## Instructions for the task
The answer is the data repeated in full, with no pictures included.

-------------------------

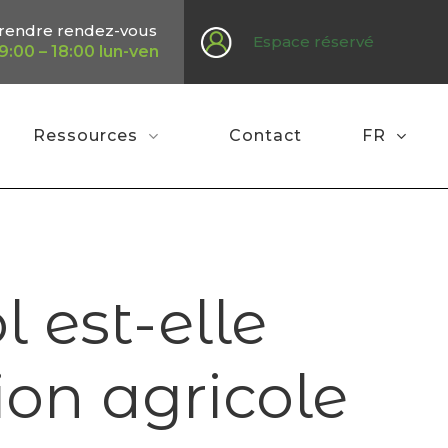
rendre rendez-vous
Espace réservé
9:00 – 18:00 lun-ven
Ressources
Contact
FR
uciale pour une production agricole réussie ?
 est-elle
ion agricole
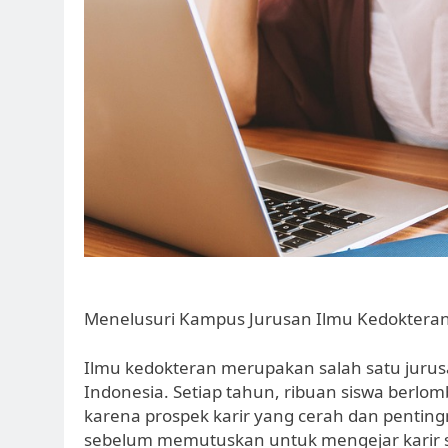
Menelusuri Kampus Jurusan Ilmu Kedokteran
Ilmu kedokteran merupakan salah satu jurusa
Indonesia. Setiap tahun, ribuan siswa berlom
karena prospek karir yang cerah dan pentin
sebelum memutuskan untuk mengejar karir se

-------------------------

## Solution below
rendre rendez-vous
Espace réservé
9:00 – 18:00 lun-ven
Ressources
Contact
FR
uciale pour une production agricole réussie ?
 est-elle
ion agricole
Menelusuri Kampus Jurusan Ilmu Kedokteran
Ilmu kedokteran merupakan salah satu jurusa
Indonesia. Setiap tahun, ribuan siswa berlom
karena prospek karir yang cerah dan pentin
sebelum memutuskan untuk mengejar karir se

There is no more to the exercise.